On the way home from work, you might pass someone struggling to conjure a face; the nanites instead just reflecting their own. Or perhaps -- and they don't like you reporting these -- you’ll see a random pedestrian stop in their tracks, utterly shocked to have run out of fuel. Galled, rigor-mortified, just as they used to be; afraid to accept that their life underwhelms.
You remember the advert. You recall, with great clarity, the first time you saw it; the frustration you felt when it burst on your screen. The helplessness. You remember being caught out on other long journeys, when -- even worse -- your phone lost all charge. You recall a sharp pain that began in your temples, rippled out through your forehead, and all the way back to base of your skull -- like somebody tapping away with a hammer, tap-tap, tap-tap, getting ready to smash.
Is that how he feels? you wonder, as another consumer jerks to a halt.

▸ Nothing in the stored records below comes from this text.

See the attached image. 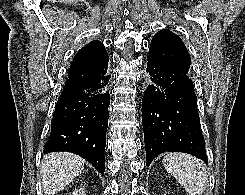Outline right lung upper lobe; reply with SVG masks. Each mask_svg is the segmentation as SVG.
<instances>
[{
    "label": "right lung upper lobe",
    "instance_id": "right-lung-upper-lobe-1",
    "mask_svg": "<svg viewBox=\"0 0 245 195\" xmlns=\"http://www.w3.org/2000/svg\"><path fill=\"white\" fill-rule=\"evenodd\" d=\"M108 58L103 44L98 40L92 41L77 52L71 63L68 77L90 75L98 69L106 68Z\"/></svg>",
    "mask_w": 245,
    "mask_h": 195
}]
</instances>
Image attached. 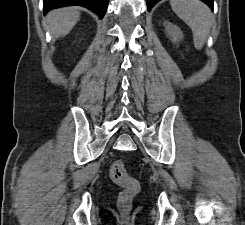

And then you recognise, you think, the style of his blazer -- pinstripe and blue -- and yes, sure enough, it's the man from that taxi queue outside the station. He must have been a beta-tester, you realise now. And has only belatedly encountered this fault.
He is looking straight at you, with real, cloudless eyes; no grey-tinted lenses to get in the way. It makes you hesitate, too. You blink. Blink again. And try to rush past him.
But as you draw level, you find yourself caught.
You find yourself thinking about a schoolmate, still living, with whom you’d used to skip classes and make a break for the streets. Someone you realise that you'd probably loved, in a way you didn't comprehend back then, and still don't, and never got to ask them if they felt the same. Someone that you haven't seen in the flesh for too long, for so long that you cannot quite picture their face; just a scent, and a silhouette; an expression or tic that when you spot it in others makes a part of you ache.
You think about finding them.
You wonder how come they haven't tried to find you.
But now some more nano-fog passes your nostrils, and, for a moment, you breathe the ghost in.
Then everything's right again; everything's normal.
All that's changed is that you need to make amends for your lateness.
Because you know, with great certainty, that time and tide will not wait.